Haradinaj was detained last week in Slovenia on a Serbian arrest warrant. His arrest sparked outrage, with protestors rallying outside the Slovenian embassy with signs that read "Shame on Slovenia," and calling for a boycott of Slovenian products. Some supporters even threatened to burn "everything that is Slovenian," according to reports.
Clint Williamson, chief prosecutor of the Special Investigative Task Force (SITF), released a statement last year accusing KLA leaders of murdering a "handful" of people. The report follows the investigation of an earlier Council of Europe inquiry led by Dick Marty, a Swiss politician, in 2010. According to the investigation, senior officials led a "campaign of persecution" toward Serbs, Roma, other minority groups in Kosovo, as well as Albanians who either worked with Serbs or opposed the KLA.
"If even one person was subjected to such a horrific practice, and we believe a small number were, that is a terrible tragedy and the fact that it occurred on a limited scale does not diminish the savagery of such a crime," Williamson said in the report. "As long as a few powerful people continue to thwart investigations into their own criminality, the people of Kosovo as a whole pay the price as this leaves a dark cloud over the country,"

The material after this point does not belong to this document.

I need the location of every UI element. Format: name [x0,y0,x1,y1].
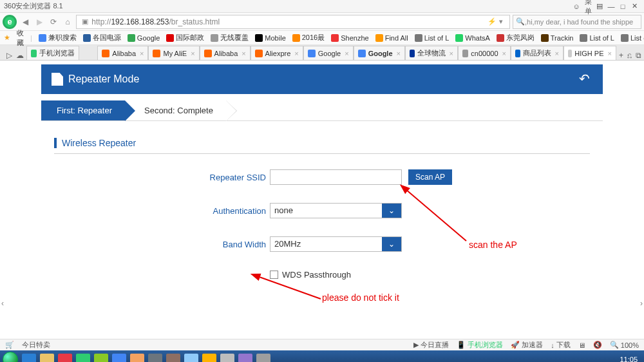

KLA members certainly still hold influence in Kosovo, and they have threatened witnesses in the past.
Kosovar journalist Artan Haraqija told VICE News that the atmosphere surrounding the proposed court has been "too tense."

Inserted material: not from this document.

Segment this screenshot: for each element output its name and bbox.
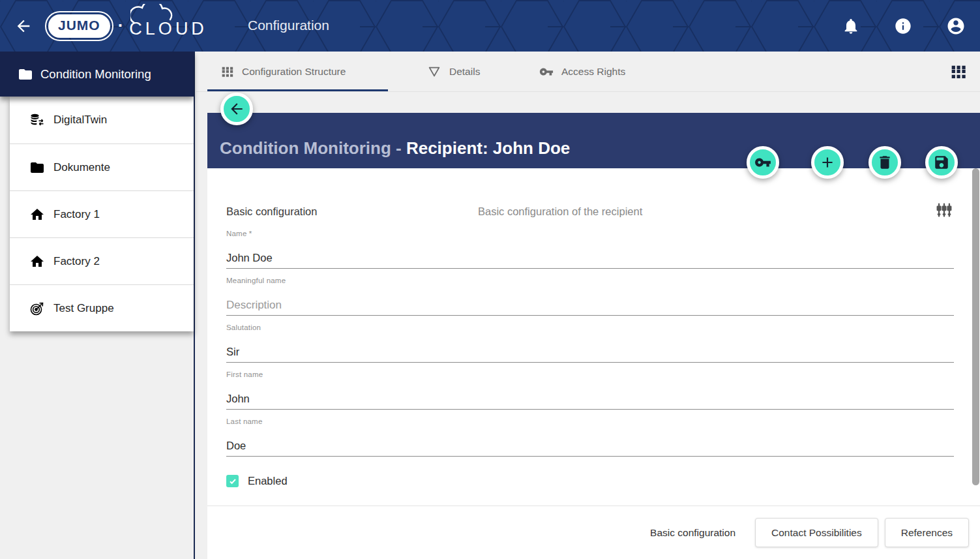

"We are caught between the interest of ordinary citizens who want to move on and the interests of former KLA commanders who remain strong and very corrupt," Haraqija told VICE News, noting that KLA commanders "will lose a lot if this court happens."
Hashim Thaci, another former KLA commander who is currently Kosovo's foreign minister, stressed that the court would have preserved the KLA's legacy and strengthened Kosovo's ties with foreign powers. "We will prove that we have nothing to hide and preserve the historical and strategic alliance with our partners the United States of America, the European Union, and NATO," he said. "We have to establish this independent and international institution."

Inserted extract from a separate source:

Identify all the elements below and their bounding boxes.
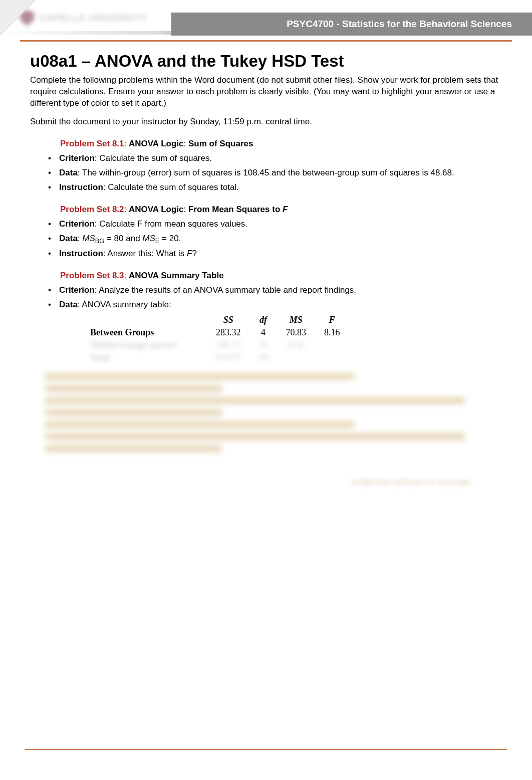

Thaci, who was known as The Snake when he served in the KLA, continues to deny allegations that he was involved in corruption and killings. Serbia has threatened to arrest Thaci if he shows up in Belgrade.
The failure to establish the court is a blow to the US and Western European governments who backed the KLA during the war. In the past, the US along with the European Union have warned that if Kosovo does not establish the court, the UN Security Council and Russia, a main Serbian ally, who also does not recognize Kosovo's independence, will become involved.